The present invention relates to an electro-pneumatic apparatus for controlling the braking of a railway vehicle.

More specifically, the invention concerns an electro-pneumatic apparatus comprising

means for generating a vehicle load signal,

weighting means designed to supply a weighted pneumatic pressure as a function of the load signal, and

first and second braking control means, both coupled to the weighting means and comprising respective relay valves which supply at their outlets respective braking pressures, modulated as a function of said weighted pneumatic pressure, to respective braking actuators associated with the wheels of a respective axle or of a respective bogie of the vehicle.

An electro-pneumatic apparatus substantially of this type is described in the prior Italian patent application no. 102014902265250 in the name of the present applicant.

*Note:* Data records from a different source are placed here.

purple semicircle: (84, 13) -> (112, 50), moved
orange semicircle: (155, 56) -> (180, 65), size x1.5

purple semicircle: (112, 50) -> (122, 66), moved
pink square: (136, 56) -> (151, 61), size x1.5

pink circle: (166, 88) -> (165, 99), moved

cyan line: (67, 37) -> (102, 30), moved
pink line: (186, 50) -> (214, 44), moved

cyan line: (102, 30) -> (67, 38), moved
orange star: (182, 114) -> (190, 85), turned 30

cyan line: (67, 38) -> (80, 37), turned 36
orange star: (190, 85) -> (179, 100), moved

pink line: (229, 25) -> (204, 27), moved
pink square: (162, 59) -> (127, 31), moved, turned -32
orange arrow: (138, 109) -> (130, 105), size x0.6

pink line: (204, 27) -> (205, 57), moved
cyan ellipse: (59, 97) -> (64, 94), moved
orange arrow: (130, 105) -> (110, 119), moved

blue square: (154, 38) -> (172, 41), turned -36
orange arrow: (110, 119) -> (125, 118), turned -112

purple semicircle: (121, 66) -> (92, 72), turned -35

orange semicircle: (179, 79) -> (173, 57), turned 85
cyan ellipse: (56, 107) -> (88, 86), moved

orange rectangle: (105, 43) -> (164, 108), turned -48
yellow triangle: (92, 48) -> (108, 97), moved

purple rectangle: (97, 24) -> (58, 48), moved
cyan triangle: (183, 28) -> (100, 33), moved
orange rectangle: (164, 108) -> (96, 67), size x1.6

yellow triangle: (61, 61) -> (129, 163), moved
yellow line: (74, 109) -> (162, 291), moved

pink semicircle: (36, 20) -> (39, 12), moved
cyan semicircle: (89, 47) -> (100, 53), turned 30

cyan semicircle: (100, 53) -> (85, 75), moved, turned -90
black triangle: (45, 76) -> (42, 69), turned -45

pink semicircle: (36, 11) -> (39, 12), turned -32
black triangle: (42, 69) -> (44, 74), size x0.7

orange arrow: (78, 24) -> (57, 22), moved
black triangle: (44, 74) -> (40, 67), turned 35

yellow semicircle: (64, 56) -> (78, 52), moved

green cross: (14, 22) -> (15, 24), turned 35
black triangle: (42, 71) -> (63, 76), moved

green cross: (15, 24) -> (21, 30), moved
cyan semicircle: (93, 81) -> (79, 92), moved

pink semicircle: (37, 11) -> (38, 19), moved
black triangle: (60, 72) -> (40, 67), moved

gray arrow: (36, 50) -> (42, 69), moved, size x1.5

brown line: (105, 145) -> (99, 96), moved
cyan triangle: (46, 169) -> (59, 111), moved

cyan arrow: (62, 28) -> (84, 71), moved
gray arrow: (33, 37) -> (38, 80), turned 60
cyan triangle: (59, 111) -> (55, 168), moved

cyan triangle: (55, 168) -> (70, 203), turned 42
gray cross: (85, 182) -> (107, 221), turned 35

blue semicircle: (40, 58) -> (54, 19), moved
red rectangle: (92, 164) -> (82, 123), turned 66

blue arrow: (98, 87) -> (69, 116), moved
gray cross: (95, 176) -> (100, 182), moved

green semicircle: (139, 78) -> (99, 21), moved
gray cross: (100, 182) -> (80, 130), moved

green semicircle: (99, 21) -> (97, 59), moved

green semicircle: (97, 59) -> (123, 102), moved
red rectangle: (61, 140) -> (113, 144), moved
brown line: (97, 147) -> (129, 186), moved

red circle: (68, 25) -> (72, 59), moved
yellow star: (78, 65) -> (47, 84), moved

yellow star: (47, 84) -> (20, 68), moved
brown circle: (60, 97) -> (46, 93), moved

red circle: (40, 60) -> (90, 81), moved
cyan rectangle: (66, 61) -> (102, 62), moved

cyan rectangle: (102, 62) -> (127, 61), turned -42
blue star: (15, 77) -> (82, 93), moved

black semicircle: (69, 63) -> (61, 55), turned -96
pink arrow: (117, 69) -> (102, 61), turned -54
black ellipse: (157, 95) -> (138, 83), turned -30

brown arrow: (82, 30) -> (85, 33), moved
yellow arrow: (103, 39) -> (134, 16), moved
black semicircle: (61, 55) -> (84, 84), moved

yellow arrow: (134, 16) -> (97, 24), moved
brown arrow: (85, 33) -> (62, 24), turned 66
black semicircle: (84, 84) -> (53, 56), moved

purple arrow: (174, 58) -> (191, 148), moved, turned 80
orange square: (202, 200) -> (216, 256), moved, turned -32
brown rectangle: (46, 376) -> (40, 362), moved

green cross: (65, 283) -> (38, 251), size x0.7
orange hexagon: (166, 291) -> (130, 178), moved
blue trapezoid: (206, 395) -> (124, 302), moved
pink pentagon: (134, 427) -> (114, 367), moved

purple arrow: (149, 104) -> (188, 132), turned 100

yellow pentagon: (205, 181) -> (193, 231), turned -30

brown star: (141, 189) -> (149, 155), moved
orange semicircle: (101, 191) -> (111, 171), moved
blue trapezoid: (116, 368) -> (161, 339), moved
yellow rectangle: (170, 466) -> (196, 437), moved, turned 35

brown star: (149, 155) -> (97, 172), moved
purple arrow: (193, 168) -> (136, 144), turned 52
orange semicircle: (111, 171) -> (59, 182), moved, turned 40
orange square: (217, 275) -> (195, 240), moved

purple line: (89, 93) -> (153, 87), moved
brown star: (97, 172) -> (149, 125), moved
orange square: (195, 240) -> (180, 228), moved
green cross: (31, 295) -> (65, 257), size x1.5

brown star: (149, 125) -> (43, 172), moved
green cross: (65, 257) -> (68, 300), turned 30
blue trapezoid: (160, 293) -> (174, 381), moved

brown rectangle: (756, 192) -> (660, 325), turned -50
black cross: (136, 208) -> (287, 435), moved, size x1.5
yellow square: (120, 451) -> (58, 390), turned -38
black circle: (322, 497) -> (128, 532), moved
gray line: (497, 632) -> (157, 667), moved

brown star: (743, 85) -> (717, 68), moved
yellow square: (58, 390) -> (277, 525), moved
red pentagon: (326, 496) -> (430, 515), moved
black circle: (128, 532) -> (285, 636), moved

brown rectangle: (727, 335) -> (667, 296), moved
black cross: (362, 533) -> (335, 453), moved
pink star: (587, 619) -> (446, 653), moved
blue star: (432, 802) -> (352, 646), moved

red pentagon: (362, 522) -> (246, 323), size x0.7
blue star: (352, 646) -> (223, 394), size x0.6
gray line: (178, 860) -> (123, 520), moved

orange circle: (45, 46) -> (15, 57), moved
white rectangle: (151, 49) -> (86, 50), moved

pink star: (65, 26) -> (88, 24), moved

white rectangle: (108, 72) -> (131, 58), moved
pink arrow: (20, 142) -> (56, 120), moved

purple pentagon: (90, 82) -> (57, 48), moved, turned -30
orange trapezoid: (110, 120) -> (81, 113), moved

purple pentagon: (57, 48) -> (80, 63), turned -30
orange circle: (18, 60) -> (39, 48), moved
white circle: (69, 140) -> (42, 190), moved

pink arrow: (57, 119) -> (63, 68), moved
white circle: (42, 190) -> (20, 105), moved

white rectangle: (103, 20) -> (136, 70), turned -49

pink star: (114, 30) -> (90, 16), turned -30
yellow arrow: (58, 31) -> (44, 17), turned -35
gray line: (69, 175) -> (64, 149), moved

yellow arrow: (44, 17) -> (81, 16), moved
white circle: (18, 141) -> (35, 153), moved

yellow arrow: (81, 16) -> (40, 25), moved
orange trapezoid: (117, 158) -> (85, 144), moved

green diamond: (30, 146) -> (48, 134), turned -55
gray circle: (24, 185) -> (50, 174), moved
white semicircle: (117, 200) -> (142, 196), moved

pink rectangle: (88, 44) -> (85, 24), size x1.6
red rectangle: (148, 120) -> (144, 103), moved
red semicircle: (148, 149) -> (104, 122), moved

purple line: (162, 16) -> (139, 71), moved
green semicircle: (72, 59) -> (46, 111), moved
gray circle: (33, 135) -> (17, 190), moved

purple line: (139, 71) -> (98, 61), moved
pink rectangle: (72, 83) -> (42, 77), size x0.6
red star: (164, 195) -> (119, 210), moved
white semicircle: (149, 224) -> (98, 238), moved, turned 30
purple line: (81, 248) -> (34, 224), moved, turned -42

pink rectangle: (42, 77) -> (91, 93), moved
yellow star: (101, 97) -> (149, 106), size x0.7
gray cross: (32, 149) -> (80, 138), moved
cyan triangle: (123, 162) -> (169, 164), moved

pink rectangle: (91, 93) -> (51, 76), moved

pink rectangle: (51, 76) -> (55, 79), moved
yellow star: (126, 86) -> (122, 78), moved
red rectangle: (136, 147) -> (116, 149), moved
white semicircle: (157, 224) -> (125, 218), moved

In the solution according to this prior patent application, the braking control means associated with the braking actuators receive a pneumatic pressure from the same main brake pipe.

With this solution, if there is a fault which prevents an axle (or a bogie) from being braked, the main brake pipe has to be uncoupled from the control means associated with both axles (or both bogies), until the problem has been resolved. Until that time, there is no way of braking the other axle of the same bogie (or the other bogie of the same vehicle).

One object of the present invention is to provide an electro-pneumatic control apparatus which enables the aforementioned drawbacks of the prior art solution to be overcome.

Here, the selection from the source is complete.